No single issue is impacting the printing industry more than the shortage of paper and the significant rise in costs when stock is available. So, on behalf of our print members, we wanted to ask the experts, where we are, how we got there and what does 2022 and beyond look like for our industry. On February 3, 2022. Upwards of 60 participants from over 35 different companies took part in a webinar hosted by Tony Golden of Lindenmeyr-Munroe Paper Co with presentations by Gilbert Goodworth of Domtar Paper and Mike Robinson of Verso.
While we are facing unprecedented challenges, the seeds for our current situation were planted years ago as demand for all grades of printing paper started to fall. The response on the part of the mills was to close some, reduce capacity at others, take machines offline, and in some cases, repurpose machines to produce products in growing segments like packaging. So, when demand increased in the latter part of 2020 and throughout 2021, at a time of lower overall capacity, unprecedented stress was put on the supply chain and that pressure included pulp, chemicals related to papermaking, and even things like lumber and nails for pallets used in the shipping of paper. It seemed that everything that could be a problem, became one.
While the current challenges cross all types of paper, the speakers presented two very different perspectives. Coated paper is heavily dependent on imports for well over 50% of production and the issues facing them include covid’s impact on the workforce, increase in demand, difficulties in the countries of origin and transporting paper through US ports. Uncoated is primarily made in North America and their problems differ only in that the paper doesn’t have to travel from foreign ports. The 2022 election season will further stress the paper supply, coated cover, in particular, the substrate used for many of the products associated with election mailings and handouts.
While concerns raised by the presenters included machines that are running beyond sustainable capacity, increasing trucking and maritime costs and shortages all along the chain including a significant shortage of truck drivers, there was some good news.
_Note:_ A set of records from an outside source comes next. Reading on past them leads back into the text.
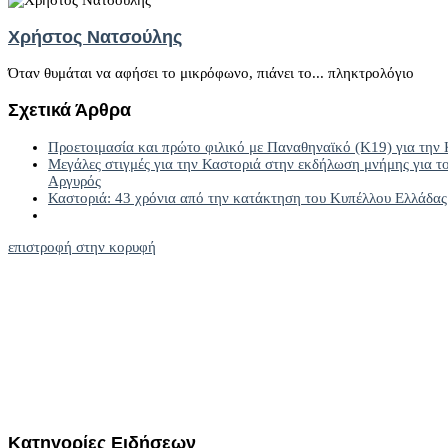
Χρήστος Νατσούλης
Όταν θυμάται να αφήσει το μικρόφωνο, πιάνει το... πληκτρολόγιο
Σχετικά Άρθρα
Προετοιμασία και πρώτο φιλικό με Παναθηναϊκό (Κ19) για την 
Μεγάλες στιγμές για την Καστοριά στην εκδήλωση μνήμης για τ
Αργυρός
Καστοριά: 43 χρόνια από την κατάκτηση του Κυπέλλου Ελλάδας
επιστροφή στην κορυφή
Κατηγορίες
Ειδήσεων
Demand continues to be robust with Q4 2021 production 79,000 tons (5%) higher than Q4 202. The presenters shared some statistics about how print products have performed in the last year. There was a 6-9% increase in book sales over 2020, a forecasted increase in commercial print of 5.2-6.2% over 2021 and global direct mail is expected to grow from 71+ billion to 72+ billion in 2022.
Currently, almost every mill is on allocation/ reservation. There had been a ten-year, or more, lessening of demand for printing papers that the pandemic only exacerbated. While we are facing the perfect storm of chemical, pulp, pallet supply, shipping challenges, and Covid 19’s effect on workforce, demand increased and affected all grades of sheets and web grades.
At the time of this webinar, no mill can allocate 100% of past usage to their customers, and thus the guessing game each month is how much can the mill supply. It can be as low as 60% and there is little light at the end of the tunnel for the foreseeable future. All the experts on the webinar stressed that paper machine efficiency is critical and that all machines, coated and uncoated, are running beyond the safe range for sustainability. To add to the difficulties, some machines may have to go offline in 2022 for maintenance. Everything related to the manufacturing and bringing to market of paper has risen significantly since the start of the pandemic.
What can you do? Plan ahead with your clients, order well in advance, be flexible about grades and finishes and prepare for a challenging 2022. At present, there is little light at the end of the tunnel but be assured that the merchants and the mills are doing everything they can to help their customers thrive in, what continues to be unprecedented times!!